Zapewne nie jest to winą Akwinaty, który od wieków uchodził za wzór otwartości i odwagi myślenia, ale „łatki”, jaką dawniej i dziś próbuje mu się przyszywać, jako zdezaktualizowanemu filozofowi, którego najlepiej się wstydzić, bo przecież żył w rzekomo ciemnym średniowieczu. Dlatego z pewnością dla wielu może zabrzmieć to zaskakująco, ale jak wylicza prof. Enrique Alarcon, najczęściej cytowanym współcześnie myślicielem w tekstach filozoficznych publikowanych w prestiżowych czasopismach na świecie jest… nie Hegel, ani np. Heidegger, ale św. Tomasz z Akwinu i szeroko rozumiana tradycja arystotelesowsko-tomistyczna (to dane na podstawie bazy The Philosopher).
Dziwi zatem nadal podtrzymywany opór w pewnych kręgach przed św. Tomaszem, który to sprzeciw być może nie wypływa z merytorycznych racji, ale obawy przed tym, do czego może doprowadzić dopuszczenie Doktora Anielskiego do kolejnych aspektów życia.

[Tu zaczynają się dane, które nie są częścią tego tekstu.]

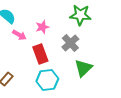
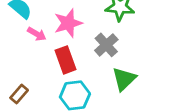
pink star: (42, 27) -> (68, 23), size x1.5

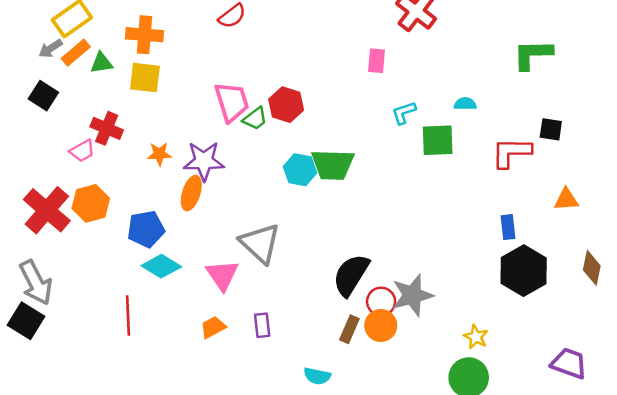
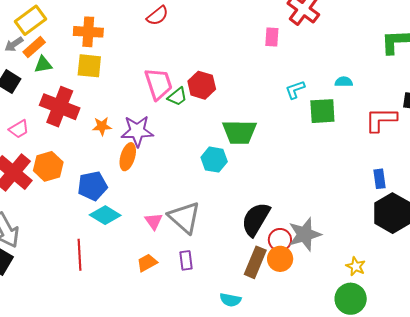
pink rectangle: (376, 61) -> (272, 37), moved
green triangle: (101, 63) -> (43, 65), moved
red cross: (107, 128) -> (60, 107), size x1.5
pink trapezoid: (82, 151) -> (19, 129), moved
cyan hexagon: (300, 170) -> (214, 160), moved
gray triangle: (260, 243) -> (184, 217), moved
pink triangle: (222, 275) -> (154, 221), size x0.7
brown rectangle: (349, 329) -> (255, 262), size x1.4

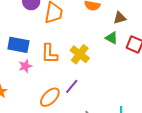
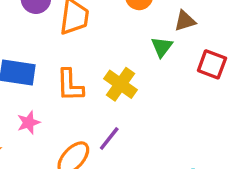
green triangle: (112, 38) -> (162, 47), moved, turned 40
pink star: (25, 66) -> (29, 123), moved

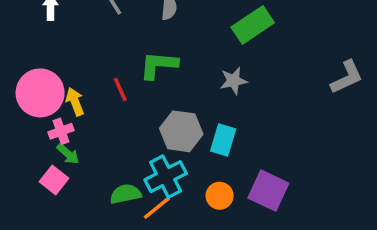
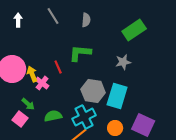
pink cross: (61, 131) -> (42, 83), moved, turned -32
cyan rectangle: (223, 140) -> (117, 96), size x1.4
green semicircle: (125, 194) -> (53, 116), moved

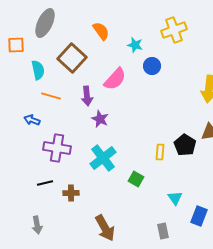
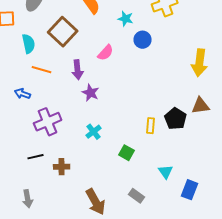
pink semicircle: (115, 79) -> (106, 53), size x0.7
purple cross: (57, 148) -> (48, 122), turned -32
cyan cross: (103, 158) -> (94, 132), size x0.6
gray rectangle: (163, 231) -> (137, 196), moved, turned -42

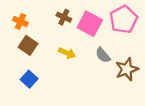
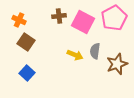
brown cross: (64, 17) -> (59, 16), turned -32
yellow arrow: (67, 53) -> (75, 55), moved
gray semicircle: (103, 55) -> (95, 51), turned 49

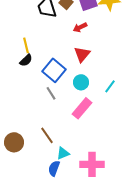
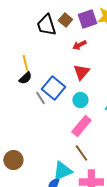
gray line: (51, 93) -> (40, 98), moved
brown line: (47, 135) -> (81, 153), moved
cyan triangle: (63, 153) -> (62, 171), size x1.5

Swego czasu był przecież panaceum w największych kłopotach, takich jak choćby kryzys modernizmu na przełomie XIX i XX wieku, gdy lansowano przekonanie, że wszystko jest subiektywne i względne, zależne od „odczucia”, a z obiektywnymi prawdami należy się na zawsze pożegnać. Papież Leon XIII, można by tak powiedzieć, sięgnął wówczas po najgłębsze zasoby i zachęcił do studiowania św. Tomasza, który był ostatnią deską ratunku, że się uda uporządkować myślenie.
Dlaczego jednak ten dominikanin z XIII wieku był i jest nadal tak zwalczanym?
Być może odpowiedź nie kryje się jedynie w samych odpowiedziach na problemy, jakich udzielił w swoich czasach (skądinąd nadal inspirujących i aktualnych), ale nade wszystko w szkole myślenia, jaką zainicjował. Akwinata, autor „Sumy teologii”, komentarzy do Pisma Świętego, Arystotelesa, kwestii dyskutowanych, to człowiek syntezy. Pokazuje, że chrześcijaństwo to nie jest ‘meteoryt’, który nagle pojawia się na niebie, ale wyczekiwana i zbawienna synteza ludzkich poszukiwań i światła Bożego.
Pokazuje, że chrześcijaństwo to nie kwestia arbitralnych decyzji, ale wynikających z siebie konsekwencji. Tymczasem wielu dziś próbuje pokazywać „na wyrywki” doktrynę chrześcijańską: oddzielać obronę życia, wartości od treści wiary, a przecież jedno z drugiego wynika. Nie mogę wziąć z chrześcijaństwa jednego (np. troskę o środowisko naturalne), a pominę drugie (np. szacunek dla życia od poczęcia). Dlatego tworzenie „Sumy teologii” to przedsięwzięcie, które pokazuje, ze chrześcijaństwo jest spójne, wiarygodne, że obejmuje całość życia społecznego, moralnego i że z tego jak wierzysz wynika to jak żyjesz.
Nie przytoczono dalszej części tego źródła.